President Obama has the opportunity to lift the legacy of the nation's first African-American heavyweight boxing champion, Jack Johnson, off of the canvas.
Johnson held the prestigious heavyweight title for nearly seven years, but the toughest punch he took may have come from the nation's justice system.
Nearly a century ago, Johnson was sentenced to prison for his public affairs with white women, but his biggest crime may in fact have been his years of dominance in the ring against white men.
Sen. John McCain, R-Ariz., and Rep. Peter King, R-N.Y., have led the effort in Congress to get a posthumous pardon for Johnson, who they say was railroaded by racism and jealousy over his athletic prowess.
The two boxing enthusiasts have worked together for several years to get a resolution supporting a pardon for Johnson. This year, for the first time, the measure passed both the House and Senate.

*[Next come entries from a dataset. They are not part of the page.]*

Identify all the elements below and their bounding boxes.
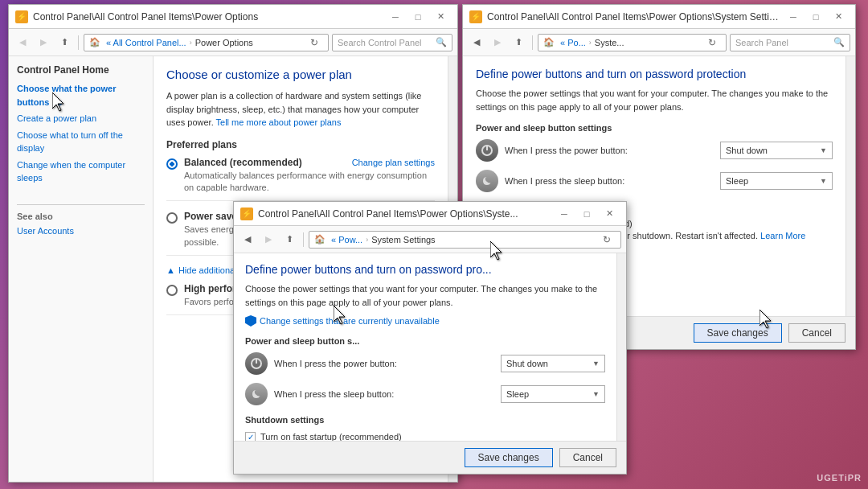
mid-fast-startup-checkbox[interactable]: ✓ [245, 432, 256, 441]
mid-power-button-row: When I press the power button: Shut down… [245, 352, 605, 375]
maximize-button[interactable]: □ [407, 9, 428, 25]
address-bar[interactable]: 🏠 « All Control Panel... › Power Options… [84, 34, 329, 51]
mid-window-controls: ─ □ ✕ [554, 206, 620, 222]
sys-back-button[interactable]: ◀ [468, 34, 485, 51]
sys-breadcrumb-start: « Po... [560, 38, 586, 47]
mid-maximize-button[interactable]: □ [576, 206, 597, 222]
breadcrumb-start: « All Control Panel... [106, 38, 186, 47]
mid-power-section-label: Power and sleep button s... [245, 336, 605, 346]
cancel-button-main[interactable]: Cancel [788, 323, 845, 343]
sidebar-link-computer-sleeps[interactable]: Change when the computer sleeps [17, 158, 145, 185]
back-button[interactable]: ◀ [14, 34, 31, 51]
mid-fast-startup-row: ✓ Turn on fast startup (recommended) Thi… [245, 431, 605, 441]
plan-radio-saver[interactable] [166, 212, 178, 224]
shield-icon [245, 315, 256, 327]
sidebar-link-display-off[interactable]: Choose what to turn off the display [17, 129, 145, 155]
mid-sleep-button-label: When I press the sleep button: [274, 389, 494, 399]
mid-minimize-button[interactable]: ─ [554, 206, 575, 222]
change-unavail-link[interactable]: Change settings that are currently unava… [245, 315, 605, 327]
power-sleep-section-label: Power and sleep button settings [476, 123, 833, 133]
mid-close-button[interactable]: ✕ [599, 206, 620, 222]
plan-radio-highperf[interactable] [166, 285, 178, 296]
power-options-toolbar: ◀ ▶ ⬆ 🏠 « All Control Panel... › Power O… [9, 29, 457, 56]
power-dropdown-arrow: ▼ [820, 146, 827, 154]
mid-power-button-dropdown[interactable]: Shut down ▼ [501, 355, 605, 372]
save-changes-button-main[interactable]: Save changes [694, 323, 782, 343]
sys-minimize-button[interactable]: ─ [783, 9, 804, 25]
system-settings-titlebar: ⚡ Control Panel\All Control Panel Items\… [463, 5, 855, 29]
plan-radio-balanced[interactable] [166, 158, 178, 170]
sleep-dropdown-arrow: ▼ [820, 177, 827, 185]
sidebar-link-create-plan[interactable]: Create a power plan [17, 112, 145, 125]
mid-forward-button[interactable]: ▶ [260, 231, 277, 249]
mid-breadcrumb-current: System Settings [371, 235, 435, 244]
sys-maximize-button[interactable]: □ [805, 9, 826, 25]
mid-window-icon: ⚡ [240, 208, 253, 220]
plan-desc-balanced: Automatically balances performance with … [184, 170, 435, 195]
plan-name-balanced: Balanced (recommended) [184, 157, 302, 168]
search-bar[interactable]: Search Control Panel 🔍 [332, 34, 452, 51]
tell-me-more-link[interactable]: Tell me more about power plans [216, 117, 342, 127]
mid-define-description: Choose the power settings that you want … [245, 282, 605, 309]
sleep-button-label: When I press the sleep button: [505, 176, 714, 186]
mid-location-icon: 🏠 [314, 234, 326, 245]
define-title: Define power buttons and turn on passwor… [476, 68, 833, 80]
sys-up-button[interactable]: ⬆ [510, 34, 527, 51]
sidebar-see-also: See also [17, 204, 145, 221]
plan-item-balanced: Balanced (recommended) Change plan setti… [166, 157, 435, 202]
sys-search-bar[interactable]: Search Panel 🔍 [730, 34, 850, 51]
system-settings-toolbar: ◀ ▶ ⬆ 🏠 « Po... › Syste... ↻ Search Pane… [463, 29, 855, 56]
mid-back-button[interactable]: ◀ [239, 231, 256, 249]
preferred-plans-label: Preferred plans [166, 139, 435, 150]
sidebar-link-user-accounts[interactable]: User Accounts [17, 224, 145, 238]
mid-toolbar: ◀ ▶ ⬆ 🏠 « Pow... › System Settings ↻ [234, 226, 626, 253]
power-options-sidebar: Control Panel Home Choose what the power… [9, 56, 154, 482]
mid-sleep-button-dropdown[interactable]: Sleep ▼ [501, 385, 605, 403]
system-settings-mid-window: ⚡ Control Panel\All Control Panel Items\… [233, 201, 627, 475]
mid-scrollbar[interactable] [616, 253, 626, 441]
breadcrumb-separator: › [190, 39, 192, 47]
refresh-button[interactable]: ↻ [305, 34, 323, 51]
close-button[interactable]: ✕ [430, 9, 451, 25]
mid-refresh-button[interactable]: ↻ [598, 231, 616, 249]
sys-search-icon: 🔍 [833, 37, 845, 47]
sys-close-button[interactable]: ✕ [828, 9, 849, 25]
sidebar-link-power-buttons[interactable]: Choose what the power buttons do [17, 82, 145, 109]
mid-body: Define power buttons and turn on passwor… [234, 253, 626, 441]
mid-sleep-button-icon [245, 383, 268, 405]
mid-address-bar[interactable]: 🏠 « Pow... › System Settings ↻ [309, 231, 621, 249]
change-plan-balanced[interactable]: Change plan settings [339, 158, 435, 167]
search-placeholder: Search Control Panel [338, 38, 422, 47]
sleep-button-dropdown[interactable]: Sleep ▼ [720, 172, 833, 190]
power-button-icon [476, 139, 498, 162]
sys-refresh-button[interactable]: ↻ [703, 34, 721, 51]
power-button-dropdown[interactable]: Shut down ▼ [720, 142, 833, 159]
up-button[interactable]: ⬆ [55, 34, 73, 51]
sys-address-bar[interactable]: 🏠 « Po... › Syste... ↻ [538, 34, 727, 51]
mid-title: Control Panel\All Control Panel Items\Po… [258, 208, 554, 220]
minimize-button[interactable]: ─ [385, 9, 406, 25]
watermark: UGETiPR [817, 473, 862, 483]
save-changes-button-mid[interactable]: Save changes [465, 448, 553, 467]
mid-breadcrumb-start: « Pow... [331, 235, 362, 244]
power-button-label: When I press the power button: [505, 146, 714, 155]
cancel-button-mid[interactable]: Cancel [559, 448, 616, 467]
sys-window-icon: ⚡ [469, 10, 482, 23]
mid-content: Define power buttons and turn on passwor… [234, 253, 616, 441]
search-icon: 🔍 [436, 37, 447, 47]
hide-chevron-icon: ▲ [166, 265, 175, 275]
mid-fast-startup-label: Turn on fast startup (recommended) [260, 432, 402, 441]
mid-footer: Save changes Cancel [234, 441, 626, 474]
sys-scrollbar[interactable] [845, 56, 855, 316]
page-description: A power plan is a collection of hardware… [166, 89, 435, 129]
mid-shutdown-section: Shutdown settings ✓ Turn on fast startup… [245, 415, 605, 441]
window-icon: ⚡ [15, 10, 28, 23]
power-options-title: Control Panel\All Control Panel Items\Po… [33, 11, 385, 23]
learn-more-link[interactable]: Learn More [760, 231, 805, 240]
forward-button[interactable]: ▶ [35, 34, 52, 51]
mid-shutdown-label: Shutdown settings [245, 415, 605, 425]
sys-forward-button[interactable]: ▶ [489, 34, 506, 51]
sys-breadcrumb-current: Syste... [595, 38, 624, 47]
power-button-row: When I press the power button: Shut down… [476, 139, 833, 162]
mid-up-button[interactable]: ⬆ [280, 231, 298, 249]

Now the decision rests with Obama.
The White House declined to comment on the Johnson issue, saying it does not comment on any pardon requests, but McCain said he is confident that eventually Obama will issue the pardon.
"It was a miscarriage of justice and one that deserves to be corrected," McCain told ABC News. "It was a stain on our national honor."
King echoed that sentiment.
"This is long overdue," King told ABC News. "We can rectify that and we should rectify that."
The resolution states Johnson should receive a posthumous pardon "to expunge a racially motivated abuse" by the justice system from the "annals of criminal justice in the United States."
It says that the charges against Johnson were brought up "clearly to keep him away from the boxing ring where he continued to defeat his white opponents."
"A terrible wrong was done to him," King said. "He was unjustly prosecuted, unjustly convicted. He was basically destroyed at the height of his career."
Johnson was a lightning rod for controversy, with his flamboyant style, his years of dominance in the boxing ring and his open courting of white women at a time when that was seen as taboo for an African-American man.
Johnson became the first African-American to win boxing's heavyweight crown on Dec. 26, 1908 -- a century before Obama's election as the nation's first black president and nearly 40 years before Jackie Robinson broke the color barrier in Major League Baseball.
Johnson's record in the ring against his mostly white opponents spurred a furious search for a "Great White Hope."
For years Johnson sought a fight with James Jeffries, a hulking white boxer who reigned as heavyweight champion for nearly six years.
Jeffries left the sport rather than face Johnson and risk losing, but later he was convinced to come out of retirement and step into the ring for the ultimate showdown.
The Johnson-Jeffries fight, on July 4, 1910 in Reno, Nev., was deemed the "Battle of the Century," two titans of the sport fighting with not just a title on the line, but significant racial issues as well.
"I am going into this fight for the sole purpose of proving that a white man is better than a Negro," Jeffries said before the fight.
But Johnson prevailed over Jeffries in the 15-round fight. His victory sparked deadly race riots and violence across the nation and further fueled the hostility directed at Johnson.